Вместо ответа старушка опустила веки.
— Согласны? Вы помните Пенелопу, Хасинта? Пенелопу
Алдайя? О ней мы и хотели узнать.
У Хасинты внезапно загорелись глаза, она кивнула и
прошептала:
— Моя девочка, — казалось, она сейчас разрыдается.
— Именно. Помните, а? Мы друзья Хулиана. Хулиана
Каракса. Того, что писал страшные истории, вспоминаете, правда?
Глаза у старушки блестели, было такое впечатление, что
Фермину несколькими словами и прикосновениями удалось вернуть ее к жизни.
— Отец Фернандо из школы Святого Габриеля нам сказал,
что вы очень любили Пенелопу. Он тоже вас очень любит и каждый день о вас
вспоминает. Если он не приходит чаще, так это только из-за нового
дятла-епископа, который завалил его таким количеством месс, что он скоро голос
потеряет.
— Вы хорошо едите? — вдруг обеспокоенно спросила
старушка.
— Глотаю не жуя, Хасинта, у меня мощный обмен веществ и
все сгорает. Под одеждой я весь из мускулов, потрогайте. Как Чарльз Атлас,
[83]
только более волосатый.
Хасинта успокоилась. Она смотрела только на Фермина, обо мне
забыла совершенно.
— Что вы можете рассказать нам о Пенелопе и Хулиане?
— Они у меня ее отняли. Мою девочку.
Я шагнул вперед, чтобы вмешаться, но Фермин бросил на меня
взгляд, говоривший: молчи.
— Кто отнял у вас Пенелопу, Хасинта? Вы помните?
— Он, — сказала она, поднимая глаза со страхом,
будто кто-то мог нас слышать, и это ее пугало.
Фермин задумался над выразительным жестом старушки и проследил
за ее взглядом.
— Вы имеете в виду Господа всемогущего, властелина
небесного или же отца сеньориты Пенелопы, дона Рикардо?
Старушка спросила:
— Как Фернандо?
— Священник? Распрекрасно. Когда-нибудь он станет
папой, и вы окажетесь в Сикстинской капелле. Он передавал вам большой привет.

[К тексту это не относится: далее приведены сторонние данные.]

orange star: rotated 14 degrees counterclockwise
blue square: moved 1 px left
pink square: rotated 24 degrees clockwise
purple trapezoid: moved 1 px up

— Понимаете, он — единственный, кто ко мне приходит. Он
знает, что у меня больше никого нет.
Фермин покосился на меня, и мы оба подумали об одном и том
же. Хасинта Коронадо была гораздо более в своем уме, чем это можно было
предположить по ее виду. Тело угасало, но нетронутые разложением разум и душа
продолжали мучиться в этом убогом приюте. Я спросил себя, сколько подобных ей и
тому распутному старичку, указавшему нам, где ее найти, заперты здесь, как в
тюрьме.
— Он приходит, потому что очень вас любит, Хасинта.

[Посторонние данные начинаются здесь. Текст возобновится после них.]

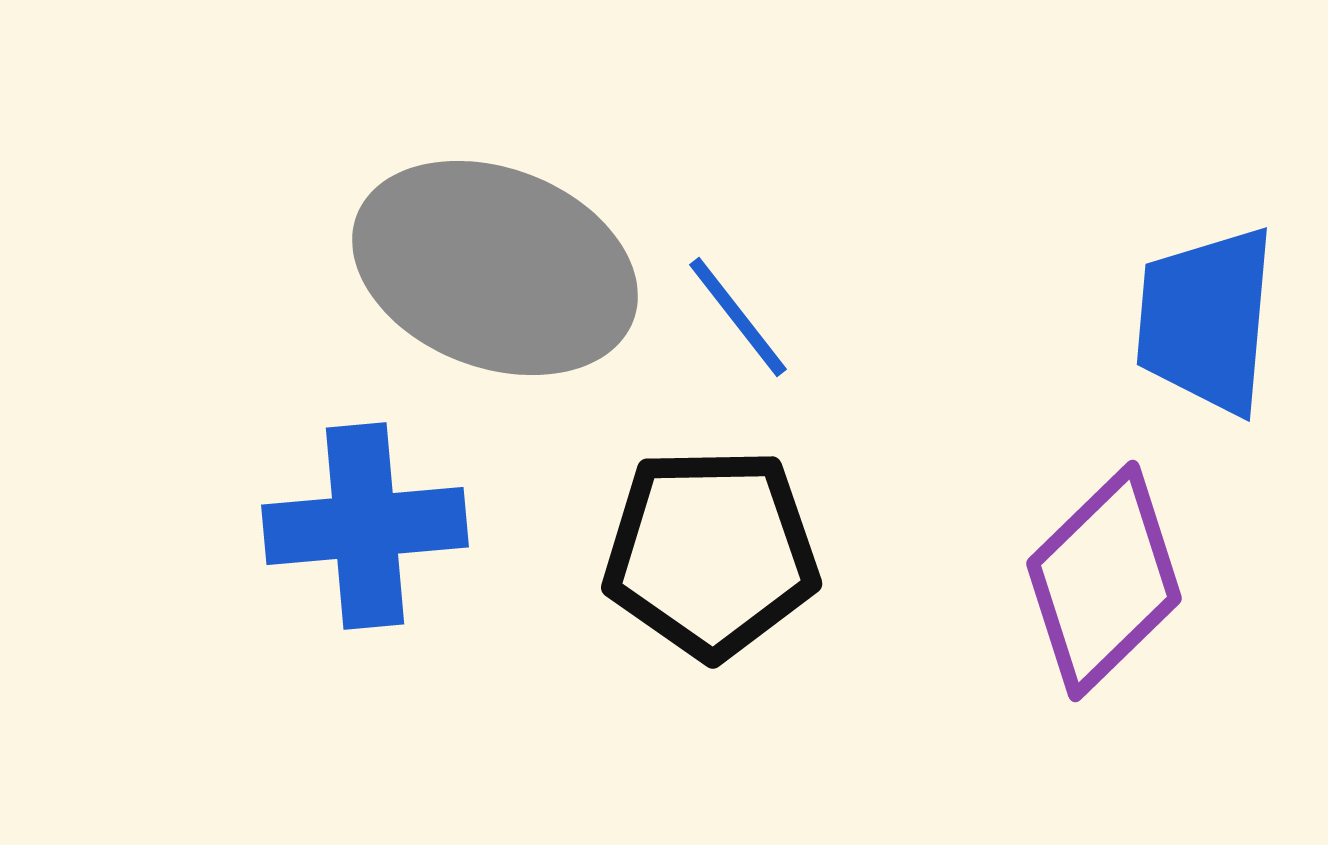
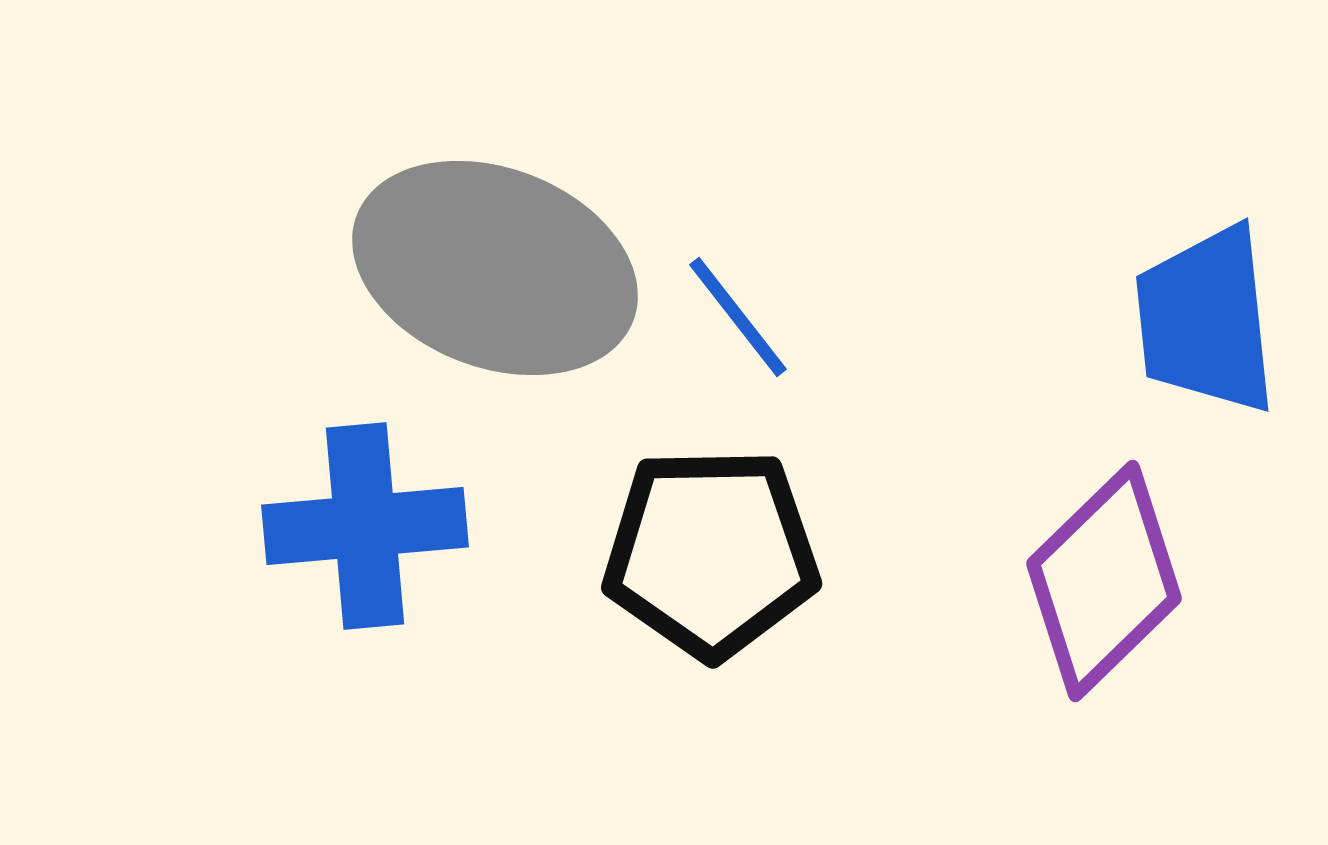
blue trapezoid: rotated 11 degrees counterclockwise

Потому что помнит, как вы заботились о нем, кормили его, когда он был
мальчишкой, он нам об этом рассказал. Помните, Хасинта? Как вы ходили забирать
из школы Хорхе, и Фернандо, и Хулиана?
— Хулиан…
Ее голос был еле слышным шепотом, но лицо озарилось улыбкой.
— Вы помните Хулиана Каракса, Хасинта?
— Я помню день, когда Пенелопа сказала мне, что выйдет
за него замуж…
Мы с Фермином удивленно переглянулись.
— Выйдет за него? Когда это было, Хасинта?
— Когда она впервые его увидела. Ей было тринадцать,
она не знала ни кто он, ни как его зовут.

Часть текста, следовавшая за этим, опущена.